Intelligence Is Not the Bottleneck: Validating an LLM First-Pass Manuscript Score Against Peer-Review Outcomes

Large language model (LLM) systems are increasingly proposed to assist peer review, yet most evaluations judge the prose of machine-generated review text, not the validity of the numeric score a system assigns. We validate AIPR, which reads a submitted manuscript and emits five 0-100 quality dimensions and a weighted overall score, against the public decision outcomes of a major machine learning venue. AIPR grades by prompting alone, with no fine-tuning on reviews or decisions. Across 300 ICLR submissions with public decision tiers and reviewer ratings, graded under a frozen pipeline with hypotheses pre-registered before any score met any outcome, the overall score separates rejected from accepted submissions (AUROC 0.82, 95% CI 0.78-0.87), rises monotonically across tiers, and tracks the mean reviewer rating. The signal is strongest where we claim it: the lowest-scoring fifth is rejected far above the base rate, with oral papers absent. The validity comes mostly from the model: a one-paragraph prompt on the same model discriminates almost as well as the full pipeline (the small gap favours the pipeline but does not meet the pre-declared criterion, p = 0.09). What the engineering adds is reliability and a grounded review: AIPR's score barely moves across repeated runs (0.7 vs. 2.8 points within-paper SD) where the bare prompt swings, and the same pass returns a rubric-structured, evidence-grounded review rather than a bare number, with the human keeping the decision.

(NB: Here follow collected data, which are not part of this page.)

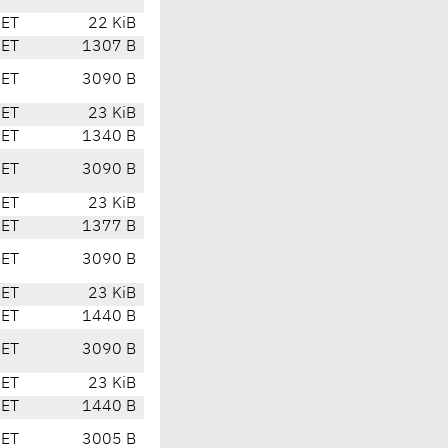
CET
22 KiB
CET
1307 B
CET
3090 B
CET
23 KiB
CET
1340 B
CET
3090 B
CET
23 KiB
CET
1377 B
CET
3090 B
CET
23 KiB
CET
1440 B
CET
3090 B
CET
23 KiB
CET
1440 B
CET
3005 B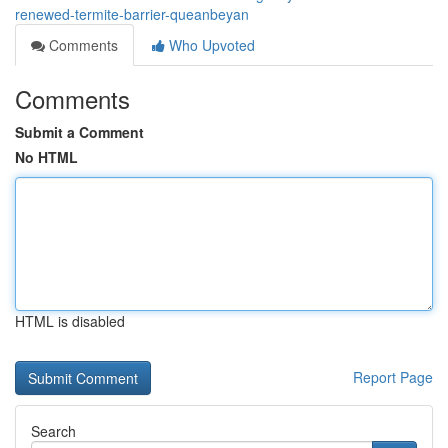
renewed-termite-barrier-queanbeyan
Comments
Who Upvoted
Comments
Submit a Comment
No HTML
HTML is disabled
Report Page
Search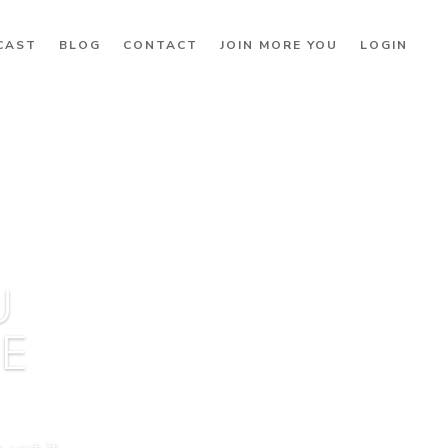
CAST
BLOG
CONTACT
JOIN MORE YOU
LOGIN
U
BE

翻译：大型语言模型（LLM）系统越来越多地被提议用于辅助同行评审，然而大多数评估关注的是机器生成的评审文本的措辞，而非系统分配的数字分数的有效性。我们对AIPR进行了验证，该系统读取投稿论文并输出五个0-100维度的质量分数及一个加权总分，以某重要机器学习会议的公开决策结果为基准。AIPR仅通过提示（prompting）进行评分，未对评审或决策进行微调。在涉及300篇ICLR投稿（具有公开决策等级和评审者评分）的实验中，我们在冻结管道且所有分数结果未知前预先注册假设。结果表明，总分能够区分被拒稿与被接收的投稿（AUROC 0.82，95%置信区间0.78-0.87），分数随决策等级单调递增，并与评审者平均评分一致。信号强度在我们声称的领域最为显著：得分最低的五分之一论文被拒率远高于基线比率，且其中无口头报告论文。该有效性主要源于模型本身：使用相同模型的一段式提示（one-paragraph prompt）几乎能达到与完整管道相当的判别能力（微小差距倾向于完整管道，但未满足预先声明的标准，p=0.09）。工程化设计带来的优势在于可靠性和有据可依的评审：AIPR的分数在重复运行中几乎无波动（论文内标准差0.7 vs. 2.8），而裸提示（bare prompt）则变化显著；同时，同一流程可生成基于评分标准且证据充分的评审报告（而非仅一个数字），最终决策权保留给人类。